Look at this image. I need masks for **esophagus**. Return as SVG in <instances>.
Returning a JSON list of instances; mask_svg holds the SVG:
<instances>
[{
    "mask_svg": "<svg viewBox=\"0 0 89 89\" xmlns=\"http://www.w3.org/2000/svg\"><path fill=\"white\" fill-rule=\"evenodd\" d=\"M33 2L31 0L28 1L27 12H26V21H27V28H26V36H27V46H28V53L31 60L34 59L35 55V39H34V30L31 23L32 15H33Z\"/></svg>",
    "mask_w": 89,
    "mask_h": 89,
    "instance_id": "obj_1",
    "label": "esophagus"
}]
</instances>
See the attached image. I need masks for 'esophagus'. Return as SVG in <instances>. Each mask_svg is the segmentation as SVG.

----------

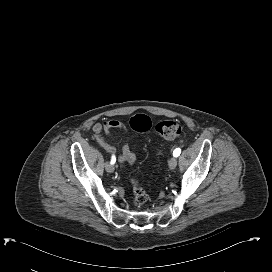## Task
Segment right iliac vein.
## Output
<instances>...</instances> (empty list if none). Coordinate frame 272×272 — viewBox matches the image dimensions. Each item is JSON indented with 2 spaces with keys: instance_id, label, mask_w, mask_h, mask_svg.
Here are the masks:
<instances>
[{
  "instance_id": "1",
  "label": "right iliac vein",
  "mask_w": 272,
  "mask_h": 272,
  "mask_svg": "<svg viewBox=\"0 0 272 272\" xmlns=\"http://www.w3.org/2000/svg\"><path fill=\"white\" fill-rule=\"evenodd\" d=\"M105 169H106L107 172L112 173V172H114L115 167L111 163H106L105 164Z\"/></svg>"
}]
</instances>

----------

### ASSIGNMENT
The stretch of entries above that starts with the line containing "Look at this" and goes on through the line containing "See the attached" is to be transcribed exactly, and no other line is to be transcribed.

### RESULT OF THIS TASK
Look at this image. I need masks for **esophagus**. Return as SVG in <instances>.
Returning a JSON list of instances; mask_svg holds the SVG:
<instances>
[{
    "mask_svg": "<svg viewBox=\"0 0 89 89\" xmlns=\"http://www.w3.org/2000/svg\"><path fill=\"white\" fill-rule=\"evenodd\" d=\"M33 2L31 0L28 1L27 12H26V21H27V28H26V36H27V46H28V53L31 60L34 59L35 55V39H34V30L31 23L32 15H33Z\"/></svg>",
    "mask_w": 89,
    "mask_h": 89,
    "instance_id": "obj_1",
    "label": "esophagus"
}]
</instances>
See the attached image. I need masks for 'esophagus'. Return as SVG in <instances>. Each mask_svg is the segmentation as SVG.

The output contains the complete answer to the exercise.